What to do:
Look through the material and copy each line holding "damskie".

The data:
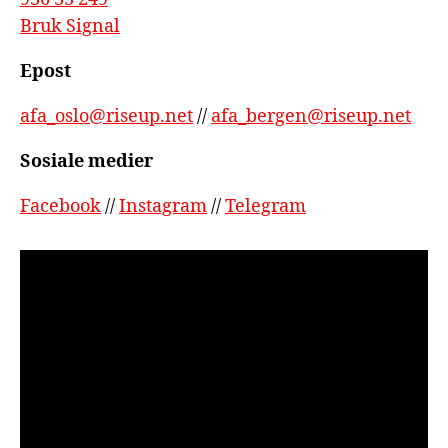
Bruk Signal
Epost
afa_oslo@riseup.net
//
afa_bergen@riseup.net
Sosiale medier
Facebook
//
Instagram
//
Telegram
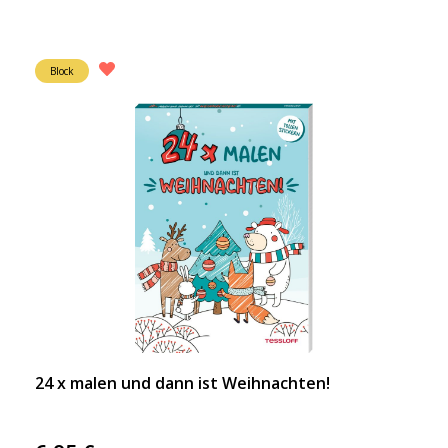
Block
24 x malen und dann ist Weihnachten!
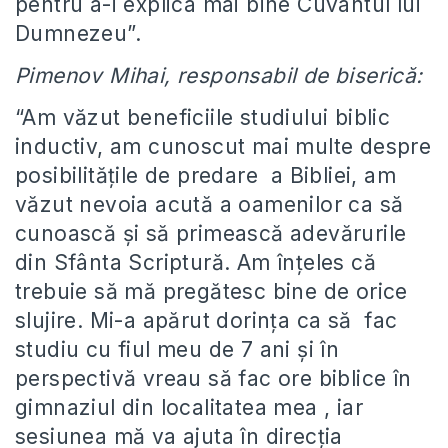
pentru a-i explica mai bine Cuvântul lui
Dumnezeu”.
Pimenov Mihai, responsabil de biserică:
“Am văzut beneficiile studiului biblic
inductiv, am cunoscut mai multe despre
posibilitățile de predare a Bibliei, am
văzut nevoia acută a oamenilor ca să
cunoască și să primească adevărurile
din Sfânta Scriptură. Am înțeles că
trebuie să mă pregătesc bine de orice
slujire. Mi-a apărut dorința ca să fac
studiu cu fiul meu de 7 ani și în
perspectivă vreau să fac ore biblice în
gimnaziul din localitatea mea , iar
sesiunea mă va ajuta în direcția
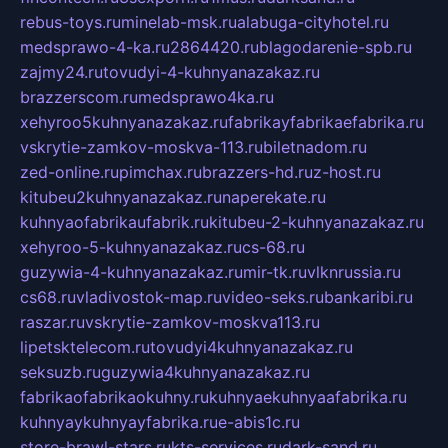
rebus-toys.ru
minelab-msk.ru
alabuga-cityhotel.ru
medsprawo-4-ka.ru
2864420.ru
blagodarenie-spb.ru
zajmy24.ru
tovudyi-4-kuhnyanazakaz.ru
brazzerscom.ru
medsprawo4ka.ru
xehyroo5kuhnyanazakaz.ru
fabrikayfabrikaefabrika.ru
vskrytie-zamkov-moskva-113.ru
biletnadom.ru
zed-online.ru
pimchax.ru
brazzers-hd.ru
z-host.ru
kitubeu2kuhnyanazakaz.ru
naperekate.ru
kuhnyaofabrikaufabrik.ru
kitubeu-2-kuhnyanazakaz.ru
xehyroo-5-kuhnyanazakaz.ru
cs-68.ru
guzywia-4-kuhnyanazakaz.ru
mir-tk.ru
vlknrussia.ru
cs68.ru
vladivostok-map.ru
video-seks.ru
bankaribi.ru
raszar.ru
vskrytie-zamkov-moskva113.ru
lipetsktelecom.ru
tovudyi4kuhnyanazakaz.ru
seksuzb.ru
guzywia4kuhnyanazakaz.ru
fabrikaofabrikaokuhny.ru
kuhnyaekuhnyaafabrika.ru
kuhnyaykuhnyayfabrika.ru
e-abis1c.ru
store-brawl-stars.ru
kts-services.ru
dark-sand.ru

==

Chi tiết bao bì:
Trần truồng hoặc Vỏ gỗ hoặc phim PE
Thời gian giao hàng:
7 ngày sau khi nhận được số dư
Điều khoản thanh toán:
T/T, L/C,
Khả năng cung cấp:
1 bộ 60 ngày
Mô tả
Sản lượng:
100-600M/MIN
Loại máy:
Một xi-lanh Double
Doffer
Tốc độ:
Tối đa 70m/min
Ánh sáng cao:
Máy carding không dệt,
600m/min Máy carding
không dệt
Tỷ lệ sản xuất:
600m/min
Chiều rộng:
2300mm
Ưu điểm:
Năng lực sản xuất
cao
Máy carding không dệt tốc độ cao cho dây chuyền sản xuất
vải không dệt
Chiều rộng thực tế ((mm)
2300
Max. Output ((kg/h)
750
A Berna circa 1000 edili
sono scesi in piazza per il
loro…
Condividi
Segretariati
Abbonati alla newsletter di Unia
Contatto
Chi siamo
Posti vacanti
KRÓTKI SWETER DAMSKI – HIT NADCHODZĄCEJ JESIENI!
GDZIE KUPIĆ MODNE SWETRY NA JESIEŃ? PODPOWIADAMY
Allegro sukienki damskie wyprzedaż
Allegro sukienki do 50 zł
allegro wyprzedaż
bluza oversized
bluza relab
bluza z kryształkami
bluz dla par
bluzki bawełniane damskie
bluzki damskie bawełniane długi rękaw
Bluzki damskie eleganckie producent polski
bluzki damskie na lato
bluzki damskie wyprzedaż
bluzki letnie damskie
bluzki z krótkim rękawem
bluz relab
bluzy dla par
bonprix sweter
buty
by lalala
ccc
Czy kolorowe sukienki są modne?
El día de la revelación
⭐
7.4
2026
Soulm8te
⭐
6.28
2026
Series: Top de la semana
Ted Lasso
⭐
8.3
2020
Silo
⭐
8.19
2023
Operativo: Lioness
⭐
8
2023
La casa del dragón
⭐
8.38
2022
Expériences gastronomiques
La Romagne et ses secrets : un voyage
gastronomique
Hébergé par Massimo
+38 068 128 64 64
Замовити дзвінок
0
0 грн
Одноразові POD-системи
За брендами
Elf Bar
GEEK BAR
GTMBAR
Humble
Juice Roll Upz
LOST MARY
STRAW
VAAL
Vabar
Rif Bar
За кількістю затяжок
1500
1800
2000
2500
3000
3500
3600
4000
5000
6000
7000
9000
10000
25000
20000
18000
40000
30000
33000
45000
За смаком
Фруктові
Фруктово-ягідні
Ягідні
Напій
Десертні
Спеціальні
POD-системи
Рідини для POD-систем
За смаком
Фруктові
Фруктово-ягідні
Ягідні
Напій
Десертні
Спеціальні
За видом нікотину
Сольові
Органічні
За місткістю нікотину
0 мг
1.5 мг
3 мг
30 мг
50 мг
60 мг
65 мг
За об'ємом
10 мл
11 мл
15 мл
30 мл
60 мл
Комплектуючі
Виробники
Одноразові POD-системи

Finished exercise:
Allegro sukienki damskie wyprzedaż
bluzki bawełniane damskie
bluzki damskie bawełniane długi rękaw
Bluzki damskie eleganckie producent polski
bluzki damskie na lato
bluzki damskie wyprzedaż
bluzki letnie damskie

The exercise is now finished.